The availability of cosmetic surgery is growing rapidly in all parts of the world. Channels are caught between two opposing forces: consolidation and expansion. Aesthetics clinic chains are coming together to strengthen their market position and speed up their growth. On the other hand, a slew of new medical professionals is entering the field in order to meet the growing demand for aesthetic-related services, such as auxiliary services in dental surgeries and nurse-administered therapies in large aesthetic-focused practices.

Patients in the United States now have more ways to get injectables, such as through large aesthetic clinic chains and the rise of wellness and beauty bars that offer cosmetic microtreatments (these are non-invasive methods, such as laser treatments and high-quality skincare products, that gradually restore a more youthful appearance). During our exploration of the Los Angeles metropolitan area, we uncovered 60 points of sale in Santa Monica alone.

3. Emerging evidence is gaining traction

Neuromodulators are often used for problems in the upper face, but they are also being used more and more for problems in other parts of the face and body. Biostimulation is often used to lift the buttocks, while dermal fillers are most often used to treat the lips, chin, and cheeks. Having sharper facial features is a preference in China, but this is just one example of how tastes can vary from country to country. It has been found that some borderline signs are more common in pioneering places like Los Angeles, such as jawline revision.

4. Providers are responding to patients’ demands

One of the most important ways for the industry to grow is by finding new ways to use dermal fillers and biostimulants. If clinical tests go well, China could have more than ten by 2025. This is especially true in the United States and China. There are also new technologies appearing, such as biostimulators and silk-based innovations. The healthcare providers who took part in our survey think that these tools will be used more in the coming years. When compared to neuromodulators and devices, the number of patents filed for new dermal fillers and biostimulators is four times higher.

Doctors want to do more than just perform individual procedures; they want to fill unmet needs like eliminating cellulite, sagging skin, acne scars, and excess fat. A broader range of treatments will need to be combined in order to achieve this. The business world is spending money on cutting-edge technologies like cell therapies and energy-based devices (EBDs) like blue-light therapy lamps for the home. Adjacencies and a rush to learn about and implement cutting-edge technologies, gadgets, and regenerative medicines may emerge as a result of a survey of innovation and aesthetics-based investment hotspots.
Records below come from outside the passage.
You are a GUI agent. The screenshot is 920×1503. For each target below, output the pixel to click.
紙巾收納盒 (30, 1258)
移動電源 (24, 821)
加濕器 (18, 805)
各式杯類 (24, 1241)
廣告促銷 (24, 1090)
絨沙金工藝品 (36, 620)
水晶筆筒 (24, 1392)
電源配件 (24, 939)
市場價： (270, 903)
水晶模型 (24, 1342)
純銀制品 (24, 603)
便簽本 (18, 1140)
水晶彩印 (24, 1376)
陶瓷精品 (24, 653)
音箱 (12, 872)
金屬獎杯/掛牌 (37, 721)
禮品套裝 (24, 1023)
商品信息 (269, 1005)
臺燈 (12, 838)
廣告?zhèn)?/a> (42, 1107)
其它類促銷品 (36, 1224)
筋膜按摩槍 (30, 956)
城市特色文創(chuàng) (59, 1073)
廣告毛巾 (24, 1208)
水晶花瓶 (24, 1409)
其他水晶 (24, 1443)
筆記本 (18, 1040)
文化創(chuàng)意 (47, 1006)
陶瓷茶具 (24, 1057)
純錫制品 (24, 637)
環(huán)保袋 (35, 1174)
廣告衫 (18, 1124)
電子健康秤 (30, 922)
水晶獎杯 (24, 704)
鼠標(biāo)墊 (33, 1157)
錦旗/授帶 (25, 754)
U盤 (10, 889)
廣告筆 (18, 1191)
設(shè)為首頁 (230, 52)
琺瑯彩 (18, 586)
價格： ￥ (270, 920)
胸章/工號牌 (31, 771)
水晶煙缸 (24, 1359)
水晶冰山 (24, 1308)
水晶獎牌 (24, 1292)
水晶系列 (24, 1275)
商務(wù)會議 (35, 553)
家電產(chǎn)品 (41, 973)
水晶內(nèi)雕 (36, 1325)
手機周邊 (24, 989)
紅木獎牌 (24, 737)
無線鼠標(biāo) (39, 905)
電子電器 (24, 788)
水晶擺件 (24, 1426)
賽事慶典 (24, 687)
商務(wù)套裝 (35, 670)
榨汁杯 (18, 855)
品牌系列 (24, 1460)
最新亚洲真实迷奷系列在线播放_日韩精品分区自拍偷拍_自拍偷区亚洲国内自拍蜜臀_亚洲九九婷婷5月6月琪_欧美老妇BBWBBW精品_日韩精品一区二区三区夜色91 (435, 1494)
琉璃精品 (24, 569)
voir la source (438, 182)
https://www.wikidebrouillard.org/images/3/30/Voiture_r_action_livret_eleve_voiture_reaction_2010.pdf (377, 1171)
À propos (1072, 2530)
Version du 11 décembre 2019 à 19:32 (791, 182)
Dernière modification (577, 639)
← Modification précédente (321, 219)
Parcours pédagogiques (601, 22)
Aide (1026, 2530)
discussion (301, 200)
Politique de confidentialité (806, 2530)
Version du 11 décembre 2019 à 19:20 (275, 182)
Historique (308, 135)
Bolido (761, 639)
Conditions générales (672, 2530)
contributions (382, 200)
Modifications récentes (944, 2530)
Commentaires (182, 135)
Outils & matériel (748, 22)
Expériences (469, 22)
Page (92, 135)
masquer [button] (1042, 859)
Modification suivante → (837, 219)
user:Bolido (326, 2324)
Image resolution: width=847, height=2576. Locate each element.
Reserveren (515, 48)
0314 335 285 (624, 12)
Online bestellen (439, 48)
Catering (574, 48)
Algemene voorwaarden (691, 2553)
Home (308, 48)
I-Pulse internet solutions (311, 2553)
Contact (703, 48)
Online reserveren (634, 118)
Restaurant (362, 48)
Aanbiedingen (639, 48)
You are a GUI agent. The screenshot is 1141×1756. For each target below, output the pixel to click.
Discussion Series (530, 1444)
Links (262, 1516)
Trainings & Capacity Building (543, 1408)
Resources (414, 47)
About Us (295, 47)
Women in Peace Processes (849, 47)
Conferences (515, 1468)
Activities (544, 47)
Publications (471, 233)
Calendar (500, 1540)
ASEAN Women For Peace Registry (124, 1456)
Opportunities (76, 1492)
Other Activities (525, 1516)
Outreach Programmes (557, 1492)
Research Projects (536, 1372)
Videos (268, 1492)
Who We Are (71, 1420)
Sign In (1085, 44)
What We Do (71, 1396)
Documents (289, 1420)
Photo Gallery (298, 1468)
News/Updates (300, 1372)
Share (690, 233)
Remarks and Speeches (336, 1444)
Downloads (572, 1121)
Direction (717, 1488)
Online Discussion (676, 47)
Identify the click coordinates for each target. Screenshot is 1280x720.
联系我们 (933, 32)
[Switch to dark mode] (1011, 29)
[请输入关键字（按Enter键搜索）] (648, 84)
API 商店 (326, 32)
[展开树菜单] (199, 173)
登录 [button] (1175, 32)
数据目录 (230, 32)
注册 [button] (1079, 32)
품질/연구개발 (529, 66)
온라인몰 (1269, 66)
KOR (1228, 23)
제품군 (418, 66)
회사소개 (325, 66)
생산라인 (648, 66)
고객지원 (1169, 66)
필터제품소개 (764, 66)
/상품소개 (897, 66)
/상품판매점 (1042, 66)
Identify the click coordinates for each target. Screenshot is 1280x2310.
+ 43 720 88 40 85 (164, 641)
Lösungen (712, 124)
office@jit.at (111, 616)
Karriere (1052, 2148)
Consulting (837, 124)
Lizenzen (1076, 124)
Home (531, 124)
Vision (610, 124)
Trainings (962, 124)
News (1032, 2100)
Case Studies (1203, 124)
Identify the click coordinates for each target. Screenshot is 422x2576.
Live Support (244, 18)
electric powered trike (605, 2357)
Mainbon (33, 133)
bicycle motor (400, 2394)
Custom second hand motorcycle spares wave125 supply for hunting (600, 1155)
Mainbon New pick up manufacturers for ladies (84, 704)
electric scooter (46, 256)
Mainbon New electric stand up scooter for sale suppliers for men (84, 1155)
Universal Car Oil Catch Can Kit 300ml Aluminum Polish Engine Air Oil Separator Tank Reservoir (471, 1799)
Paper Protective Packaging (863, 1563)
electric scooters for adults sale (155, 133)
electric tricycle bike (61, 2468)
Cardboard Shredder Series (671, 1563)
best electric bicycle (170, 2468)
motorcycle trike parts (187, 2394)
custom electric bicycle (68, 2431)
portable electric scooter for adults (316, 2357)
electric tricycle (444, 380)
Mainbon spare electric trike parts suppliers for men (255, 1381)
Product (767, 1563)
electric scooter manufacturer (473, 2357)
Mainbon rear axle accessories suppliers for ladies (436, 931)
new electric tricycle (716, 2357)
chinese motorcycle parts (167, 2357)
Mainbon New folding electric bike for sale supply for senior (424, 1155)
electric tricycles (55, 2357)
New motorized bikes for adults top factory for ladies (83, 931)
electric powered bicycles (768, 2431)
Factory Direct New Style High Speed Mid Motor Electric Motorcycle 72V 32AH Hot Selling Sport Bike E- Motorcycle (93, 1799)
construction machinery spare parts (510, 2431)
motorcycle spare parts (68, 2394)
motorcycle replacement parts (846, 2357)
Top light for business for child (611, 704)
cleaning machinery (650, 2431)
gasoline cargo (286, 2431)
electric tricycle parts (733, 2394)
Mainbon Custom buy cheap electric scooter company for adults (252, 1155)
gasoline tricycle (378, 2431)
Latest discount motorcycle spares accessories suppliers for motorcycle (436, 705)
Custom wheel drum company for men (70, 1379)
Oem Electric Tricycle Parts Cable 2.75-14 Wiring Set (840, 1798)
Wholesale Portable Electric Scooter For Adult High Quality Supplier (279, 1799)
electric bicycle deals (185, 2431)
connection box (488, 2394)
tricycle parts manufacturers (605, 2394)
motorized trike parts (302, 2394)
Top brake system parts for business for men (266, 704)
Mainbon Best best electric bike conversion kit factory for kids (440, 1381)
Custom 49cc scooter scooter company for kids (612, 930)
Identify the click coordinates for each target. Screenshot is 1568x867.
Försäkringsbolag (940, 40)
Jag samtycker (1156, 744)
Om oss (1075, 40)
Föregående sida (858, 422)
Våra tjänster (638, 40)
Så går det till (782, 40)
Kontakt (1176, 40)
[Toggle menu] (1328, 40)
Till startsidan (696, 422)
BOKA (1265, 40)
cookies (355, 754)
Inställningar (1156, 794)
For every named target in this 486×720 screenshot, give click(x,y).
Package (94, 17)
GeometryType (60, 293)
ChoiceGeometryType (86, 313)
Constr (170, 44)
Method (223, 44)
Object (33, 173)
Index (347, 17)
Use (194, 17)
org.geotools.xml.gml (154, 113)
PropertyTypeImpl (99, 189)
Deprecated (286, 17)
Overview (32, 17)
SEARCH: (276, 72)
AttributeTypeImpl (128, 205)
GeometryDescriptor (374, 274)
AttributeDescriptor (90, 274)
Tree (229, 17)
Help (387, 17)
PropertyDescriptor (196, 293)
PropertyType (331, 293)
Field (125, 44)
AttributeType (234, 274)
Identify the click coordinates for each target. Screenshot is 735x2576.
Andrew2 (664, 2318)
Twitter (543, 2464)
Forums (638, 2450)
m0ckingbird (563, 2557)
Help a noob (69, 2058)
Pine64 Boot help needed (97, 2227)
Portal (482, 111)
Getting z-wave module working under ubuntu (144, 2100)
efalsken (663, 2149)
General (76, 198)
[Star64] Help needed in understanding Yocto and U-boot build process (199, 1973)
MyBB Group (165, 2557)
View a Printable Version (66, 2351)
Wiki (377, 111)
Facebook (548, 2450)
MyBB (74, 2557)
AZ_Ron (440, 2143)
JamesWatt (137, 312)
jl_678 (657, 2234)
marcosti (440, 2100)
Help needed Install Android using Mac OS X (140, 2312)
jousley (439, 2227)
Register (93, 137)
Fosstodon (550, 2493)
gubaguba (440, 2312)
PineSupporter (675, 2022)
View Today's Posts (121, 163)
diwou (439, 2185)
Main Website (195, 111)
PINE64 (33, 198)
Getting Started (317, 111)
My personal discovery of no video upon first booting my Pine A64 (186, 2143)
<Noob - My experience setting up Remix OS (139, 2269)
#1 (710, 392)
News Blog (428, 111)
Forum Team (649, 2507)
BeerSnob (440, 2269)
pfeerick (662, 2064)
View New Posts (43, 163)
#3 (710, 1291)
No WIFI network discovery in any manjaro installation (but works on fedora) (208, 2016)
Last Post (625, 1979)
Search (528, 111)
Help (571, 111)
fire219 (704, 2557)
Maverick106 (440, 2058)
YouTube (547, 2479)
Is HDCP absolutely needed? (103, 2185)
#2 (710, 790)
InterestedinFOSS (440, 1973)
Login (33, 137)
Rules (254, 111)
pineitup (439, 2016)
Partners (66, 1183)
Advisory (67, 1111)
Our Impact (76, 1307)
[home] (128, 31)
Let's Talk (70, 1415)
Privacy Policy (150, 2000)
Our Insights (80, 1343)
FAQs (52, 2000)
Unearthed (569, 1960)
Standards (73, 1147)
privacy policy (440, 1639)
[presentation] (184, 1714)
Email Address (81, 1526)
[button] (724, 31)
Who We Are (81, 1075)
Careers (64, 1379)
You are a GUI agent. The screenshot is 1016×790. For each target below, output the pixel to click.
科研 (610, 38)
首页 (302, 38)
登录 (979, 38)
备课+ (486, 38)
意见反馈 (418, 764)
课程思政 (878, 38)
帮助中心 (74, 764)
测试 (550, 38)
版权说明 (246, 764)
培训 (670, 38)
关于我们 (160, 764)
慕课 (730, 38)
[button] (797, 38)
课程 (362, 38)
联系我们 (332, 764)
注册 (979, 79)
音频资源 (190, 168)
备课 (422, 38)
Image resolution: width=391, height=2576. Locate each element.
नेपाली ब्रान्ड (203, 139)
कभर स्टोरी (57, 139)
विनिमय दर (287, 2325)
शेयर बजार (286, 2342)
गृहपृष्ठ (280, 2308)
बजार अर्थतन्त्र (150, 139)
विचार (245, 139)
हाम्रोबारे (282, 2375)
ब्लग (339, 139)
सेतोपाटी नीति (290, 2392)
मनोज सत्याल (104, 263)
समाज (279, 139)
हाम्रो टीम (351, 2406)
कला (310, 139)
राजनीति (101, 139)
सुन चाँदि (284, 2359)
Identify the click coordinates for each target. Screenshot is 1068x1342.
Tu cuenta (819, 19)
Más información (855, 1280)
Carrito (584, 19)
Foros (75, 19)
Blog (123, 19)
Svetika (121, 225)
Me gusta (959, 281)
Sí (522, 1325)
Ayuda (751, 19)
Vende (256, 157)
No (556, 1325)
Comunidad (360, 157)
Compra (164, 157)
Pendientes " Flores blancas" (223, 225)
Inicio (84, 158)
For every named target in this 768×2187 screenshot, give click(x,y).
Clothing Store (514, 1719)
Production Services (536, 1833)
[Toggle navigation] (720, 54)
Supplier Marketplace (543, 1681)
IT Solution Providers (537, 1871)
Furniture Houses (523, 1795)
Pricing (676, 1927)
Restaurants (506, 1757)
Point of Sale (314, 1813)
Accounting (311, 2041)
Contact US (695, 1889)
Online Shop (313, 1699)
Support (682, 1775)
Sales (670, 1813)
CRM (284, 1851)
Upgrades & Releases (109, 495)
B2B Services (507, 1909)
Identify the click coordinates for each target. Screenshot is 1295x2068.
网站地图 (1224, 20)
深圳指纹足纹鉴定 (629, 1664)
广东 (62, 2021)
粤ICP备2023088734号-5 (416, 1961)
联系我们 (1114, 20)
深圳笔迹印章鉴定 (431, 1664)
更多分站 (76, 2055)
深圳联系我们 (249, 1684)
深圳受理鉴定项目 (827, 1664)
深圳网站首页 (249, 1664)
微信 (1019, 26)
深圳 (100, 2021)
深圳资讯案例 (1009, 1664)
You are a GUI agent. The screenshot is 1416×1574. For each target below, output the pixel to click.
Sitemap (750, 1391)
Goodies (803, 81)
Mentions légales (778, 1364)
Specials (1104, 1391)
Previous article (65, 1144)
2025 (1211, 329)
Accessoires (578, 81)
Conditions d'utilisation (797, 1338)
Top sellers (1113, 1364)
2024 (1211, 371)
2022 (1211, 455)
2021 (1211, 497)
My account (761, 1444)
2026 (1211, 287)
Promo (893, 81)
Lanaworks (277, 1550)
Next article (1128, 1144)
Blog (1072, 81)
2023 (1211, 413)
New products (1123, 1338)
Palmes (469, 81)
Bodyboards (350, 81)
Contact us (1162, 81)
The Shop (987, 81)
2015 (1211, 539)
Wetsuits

5. The influence of patient preferences on channel behavior is growing

We found that more and more people are doing their research before undergoing their first cosmetic procedure. North Americans trust online search results more than doctor referrals when seeking medical information. In developing countries, traditional media still carries more weight than the internet. These tendencies are borne out by younger patients; while 26% of patients over the age of 50 have no preference for a particular brand, only 5% of patients under the age of 40 feel the same way. According to surveys, over 40% of consumers ultimately choose a product because it was recommended by their doctor.

While this is happening, channels are adapting to meet the needs of the various patient subgroups. Most people under the age of 60 prefer to see a dermatologist or dentist, while beauty bars serve as a gateway for the younger demographic, and, in the United States, affluent people flock to MedSpas.